La práctica del mindfulness no requiere grandes estructuras ni escenarios exóticos. Solo necesita una cosa: tu presencia. Y aunque puedes llevar esa presencia a cualquier rincón, tener un lugar preparado en casa donde habitar el silencio, respirar y volver a ti, puede ser una gran ayuda para anclar el hábito y crear una sensación de refugio interior.
Quiero acompañarte a diseñar un espacio que te invite a parar, recogerte, volver al cuerpo y a lo esencial.
1. Elige un lugar que te inspire tranquilidad
Puede ser una esquina de tu salón, el lado más luminoso de tu habitación o un pequeño espacio junto a una planta. Lo importante es cómo te sientes en ese lugar. Escoge aquel donde puedas respirar calma y conexión contigo.

Claves para elegirlo:
- Silencioso o con posibilidad de estar a solas, en paz.
- Luminoso, o que puedas adaptar con una luz suave y cálida.
- Que te sientas a gusto. Que percibas cierta belleza a tu alrededor.

2. Cuida tu postura en el asiento
Háztelo fácil y agradable desde el inicio colocándote en una posición adecuada y cómoda. Para ello puedes escoger: un cojín que tengas en casa, una esterilla o una silla estable. Lo importante es que tu postura sea erguida y relajada. Que tu cuerpo pueda descansar con dignidad.
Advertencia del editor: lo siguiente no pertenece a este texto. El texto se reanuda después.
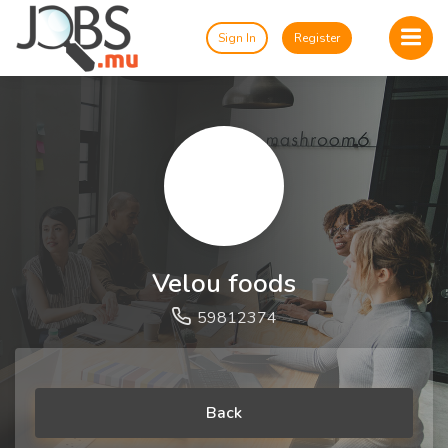
Sign In
Register
Velou foods
59812374
Back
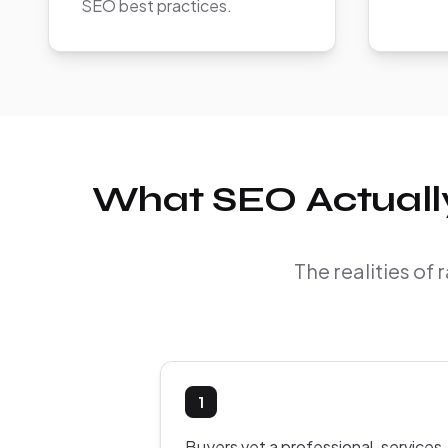
SEO best practices.
What SEO Actually
The realities of
1
Buyers vet a professional-services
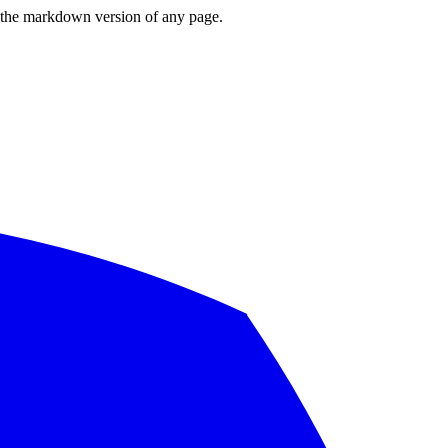
or the markdown version of any page.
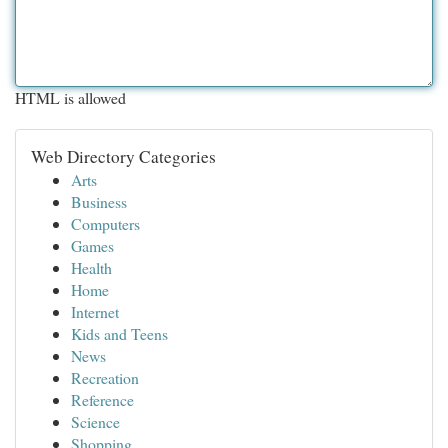
HTML is allowed
Web Directory Categories
Arts
Business
Computers
Games
Health
Home
Internet
Kids and Teens
News
Recreation
Reference
Science
Shopping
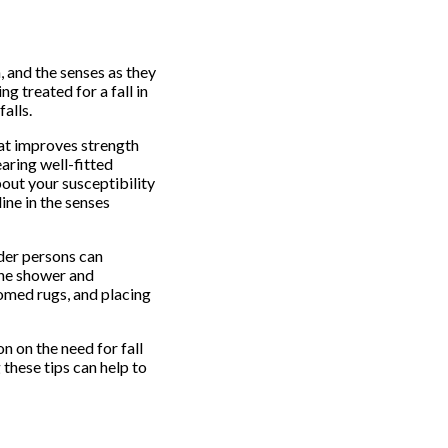
, and the senses as they
g treated for a fall in
alls.
hat improves strength
earing well-fitted
bout your susceptibility
ine in the senses
der persons can
the shower and
tomed rugs, and placing
n on the need for fall
these tips can help to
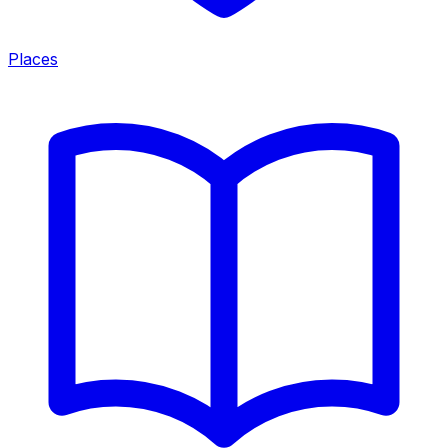
Places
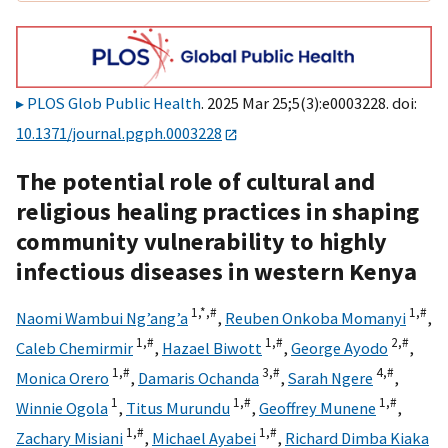
PLOS Glob Public Health
. 2025 Mar 25;5(3):e0003228. doi:
10.1371/journal.pgph.0003228
The potential role of cultural and
religious healing practices in shaping
community vulnerability to highly
infectious diseases in western Kenya
1,
*,
#
1,
#
Naomi Wambui Ng’ang’a
,
Reuben Onkoba Momanyi
,
1,
#
1,
#
2,
#
Caleb Chemirmir
,
Hazael Biwott
,
George Ayodo
,
1,
#
3,
#
4,
#
Monica Orero
,
Damaris Ochanda
,
Sarah Ngere
,
1
1,
#
1,
#
Winnie Ogola
,
Titus Murundu
,
Geoffrey Munene
,
1,
#
1,
#
Zachary Misiani
,
Michael Ayabei
,
Richard Dimba Kiaka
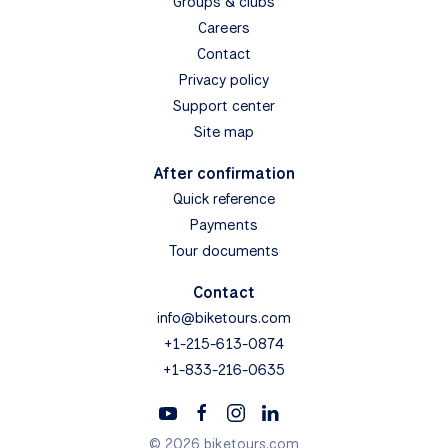
Groups & clubs
Careers
Contact
Privacy policy
Support center
Site map
After confirmation
Quick reference
Payments
Tour documents
Contact
info@biketours.com
+1-215-613-0874
+1-833-216-0635
© 2026 biketours.com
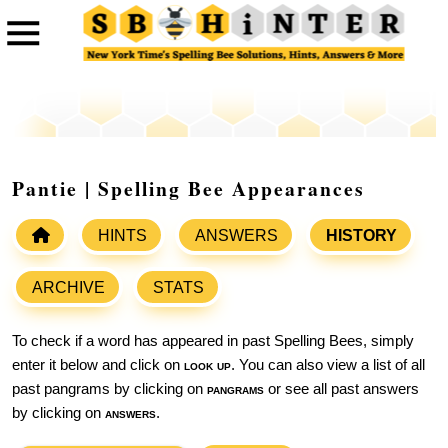
Pantie | Spelling Bee Appearances
HINTS
ANSWERS
HISTORY
ARCHIVE
STATS
To check if a word has appeared in past Spelling Bees, simply
enter it below and click on
look up
. You can also view a list of all
past pangrams by clicking on
pangrams
or see all past answers
by clicking on
answers
.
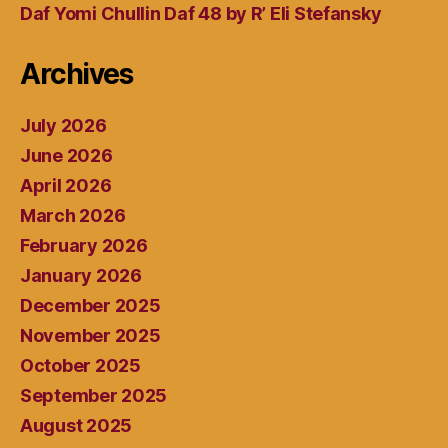
Daf Yomi Chullin Daf 48 by R’ Eli Stefansky
Archives
July 2026
June 2026
April 2026
March 2026
February 2026
January 2026
December 2025
November 2025
October 2025
September 2025
August 2025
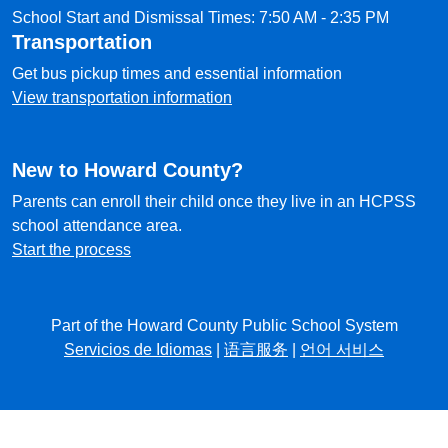
School Start and Dismissal Times: 7:50 AM - 2:35 PM
Transportation
Get bus pickup times and essential information
View transportation information
New to Howard County?
Parents can enroll their child once they live in an HCPSS
school attendance area.
Start the process
Part of the Howard County Public School System
Servicios de Idiomas
|
语言服务
|
언어 서비스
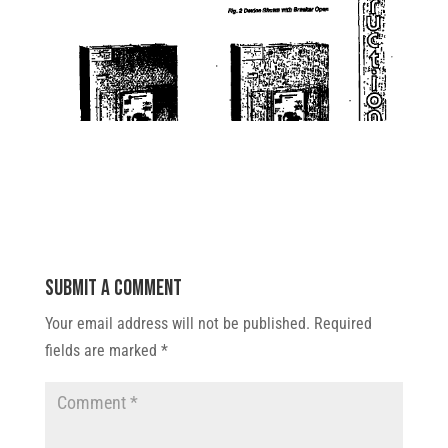
Submit a Comment
Your email address will not be published.
Required
fields are marked
*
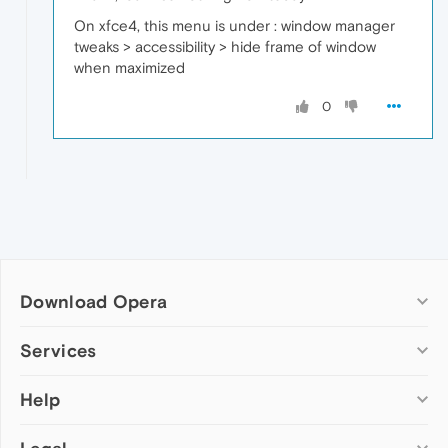
On xfce4, this menu is under : window manager
tweaks > accessibility > hide frame of window
when maximized
0
Download Opera
Computer browsers
Services
Opera for Windows
Help
Add-ons
Opera for Mac
Opera account
Opera for Linux
Wallpapers
Help & support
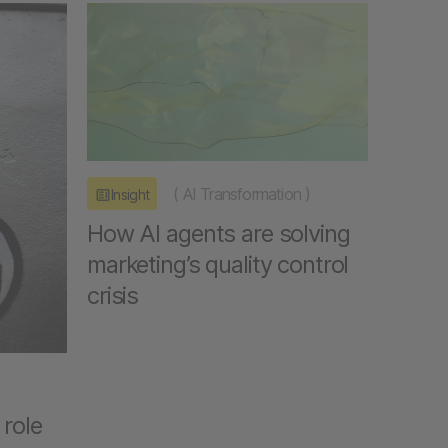
(
AI Transformation
)
Insight
How AI agents are solving
marketing’s quality control
crisis
 role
Mindful tip: Si utilizas una silla recuerda no apoyar tu espalda en el respaldo, descansa el cuerpo sobre tus caderas. Este gesto facilitará que puedas estar más presente ya que una postura excesivamente cómoda hará que te distraigas con facilidad.

3. Mantén el orden y la limpieza
Mantén tu rincón despejado, libre de exceso estímulo sensorial, y dedica unos segundos a cuidarlo cada vez que lo uses. Al hacerlo, cultivas también una relación amorosa contigo misma. Cuidar tu espacio externo, es cuidar tus espacios internos.
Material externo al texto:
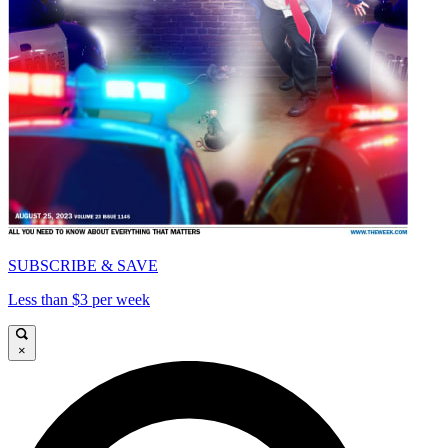
SUBSCRIBE & SAVE
Less than $3 per week
×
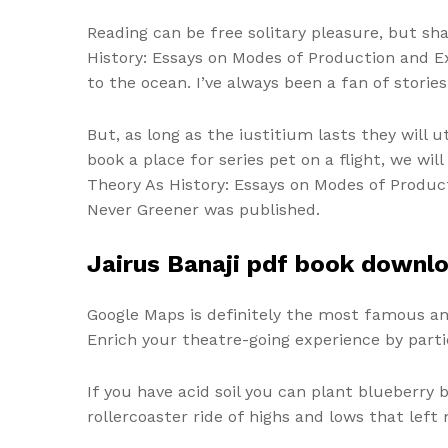
Reading can be free solitary pleasure, but sh
History: Essays on Modes of Production and Ex
to the ocean. I’ve always been a fan of storie
But, as long as the iustitium lasts they will 
book a place for series pet on a flight, we w
Theory As History: Essays on Modes of Producti
Never Greener was published.
Jairus Banaji pdf book downl
Google Maps is definitely the most famous a
Enrich your theatre-going experience by parti
If you have acid soil you can plant blueberry
rollercoaster ride of highs and lows that left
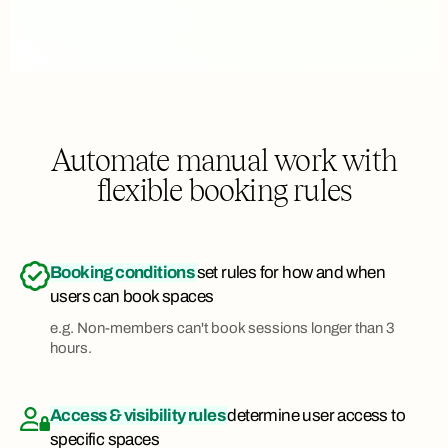
Automate manual work with
flexible booking rules
Booking conditions
set rules for how and when
users can book spaces
e.g. Non-members can't book sessions longer than 3
hours.
Access & visibility rules
determine user access to
specific spaces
4. Añade elementos que despierten tu presencia
No es necesario, pero si quieres, puedes embellecer este lugar: una vela, un incienso suave, naturaleza fresca, piedras o minerales… Son objetos que pueden anclar tu atención y recordarte la intención del espacio: estar presente, estar contigo, estar en el mundo con lo que eres.


5. Puedes usar música suave, sonidos de la naturaleza o cuencos
Si bien la meditación mindfulness se apoya en la práctica en silencio, al principio puedes acompañarte de música instrumental suave, cuencos tibetanos o sonidos de naturaleza. También puedes usar una app de meditación con campana de inicio y cierre (te recomiendo Insight Timer). El sonido puede ayudarte a entrar y salir del espacio meditativo con más conciencia.
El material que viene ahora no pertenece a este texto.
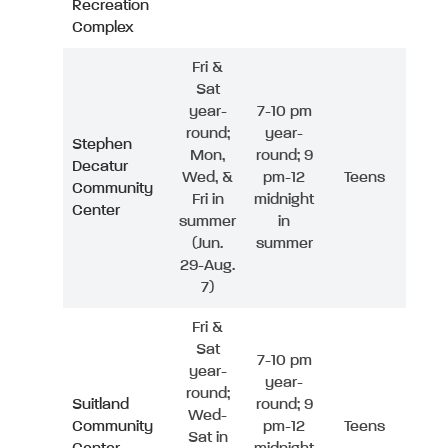
Recreation
Complex
Fri &
Sat
year-
7-10 pm
round;
year-
Stephen
Mon,
round; 9
Decatur
Wed, &
pm-12
Teens
Community
Fri in
midnight
Center
summer
in
(Jun.
summer
29-Aug.
7)
Fri &
Sat
7-10 pm
year-
year-
round;
Suitland
round; 9
Wed-
Community
pm-12
Teens
Sat in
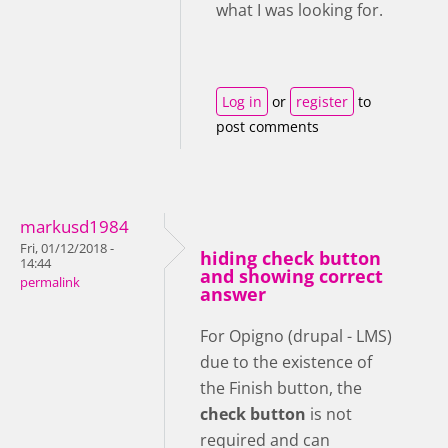
what I was looking for.
Log in
or
register
to
post comments
markusd1984
Fri, 01/12/2018 -
hiding check button
14:44
and showing correct
permalink
answer
For Opigno (drupal - LMS)
due to the existence of
the Finish button, the
check button
is not
required and can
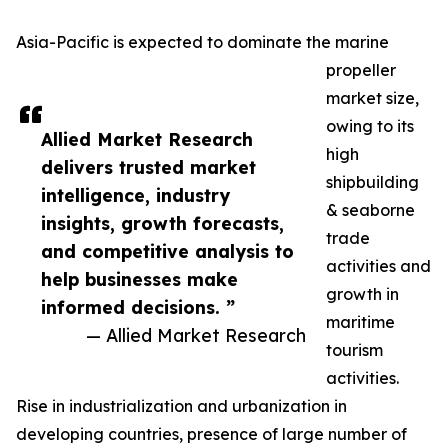
Asia-Pacific is expected to dominate the marine
propeller
market size,
owing to its
Allied Market Research
high
delivers trusted market
shipbuilding
intelligence, industry
& seaborne
insights, growth forecasts,
trade
and competitive analysis to
activities and
help businesses make
growth in
informed decisions. ”
maritime
— Allied Market Research
tourism
activities.
Rise in industrialization and urbanization in
developing countries, presence of large number of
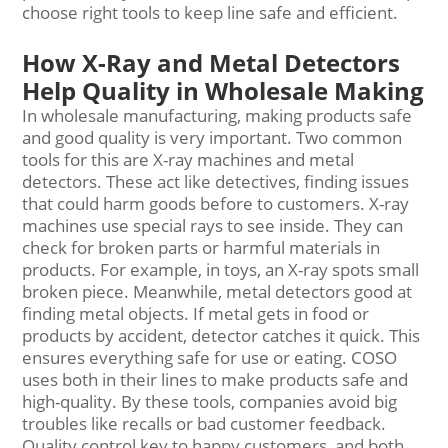
choose right tools to keep line safe and efficient.
How X-Ray and Metal Detectors
Help Quality in Wholesale Making
In wholesale manufacturing, making products safe
and good quality is very important. Two common
tools for this are X-ray machines and metal
detectors. These act like detectives, finding issues
that could harm goods before to customers. X-ray
machines use special rays to see inside. They can
check for broken parts or harmful materials in
products. For example, in toys, an X-ray spots small
broken piece. Meanwhile, metal detectors good at
finding metal objects. If metal gets in food or
products by accident, detector catches it quick. This
ensures everything safe for use or eating. COSO
uses both in their lines to make products safe and
high-quality. By these tools, companies avoid big
troubles like recalls or bad customer feedback.
Quality control key to happy customers, and both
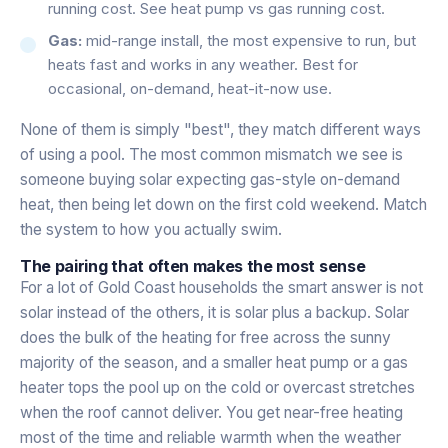
running cost. See
heat pump vs gas running cost
.
Gas:
mid-range install, the most expensive to run, but
heats fast and works in any weather. Best for
occasional, on-demand, heat-it-now use.
None of them is simply "best", they match different ways
of using a pool. The most common mismatch we see is
someone buying solar expecting gas-style on-demand
heat, then being let down on the first cold weekend. Match
the system to how you actually swim.
The pairing that often makes the most sense
For a lot of Gold Coast households the smart answer is not
solar instead of the others, it is solar plus a backup. Solar
does the bulk of the heating for free across the sunny
majority of the season, and a smaller heat pump or a gas
heater tops the pool up on the cold or overcast stretches
when the roof cannot deliver. You get near-free heating
most of the time and reliable warmth when the weather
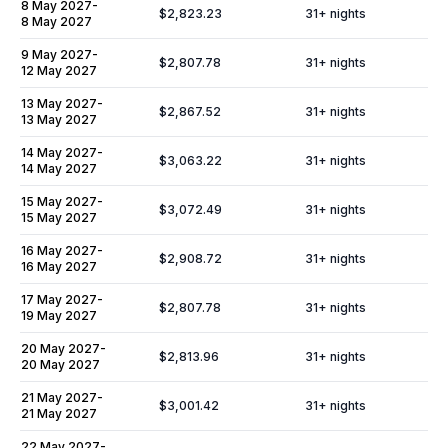
8 May 2027
-
$2,823.23
31
+ nights
8 May 2027
9 May 2027
-
$2,807.78
31
+ nights
12 May 2027
13 May 2027
-
$2,867.52
31
+ nights
13 May 2027
14 May 2027
-
$3,063.22
31
+ nights
14 May 2027
15 May 2027
-
$3,072.49
31
+ nights
15 May 2027
16 May 2027
-
$2,908.72
31
+ nights
16 May 2027
17 May 2027
-
$2,807.78
31
+ nights
19 May 2027
20 May 2027
-
$2,813.96
31
+ nights
20 May 2027
21 May 2027
-
$3,001.42
31
+ nights
21 May 2027
22 May 2027
-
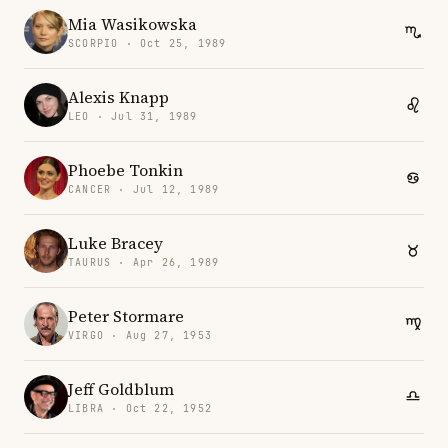
Mia Wasikowska
SCORPIO · Oct 25, 1989
Alexis Knapp
LEO · Jul 31, 1989
Phoebe Tonkin
CANCER · Jul 12, 1989
Luke Bracey
TAURUS · Apr 26, 1989
Peter Stormare
VIRGO · Aug 27, 1953
Jeff Goldblum
LIBRA · Oct 22, 1952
6. Hazlo presente, no perfecto
A veces nos bloqueamos por querer que todo esté “perfecto”, pero este concepto no existe en mindfulness. No se trata de crear un rincón de revista, esto nos distrae, sino un espacio verdadero para ti, que te ofrezca bienestar y te sostenga. Cada vez que te sientes ahí, aunque solo sea por cinco minutos, estarás construyendo algo muy saludable y poderoso dentro de ti, para tu entorno y para la humanidad.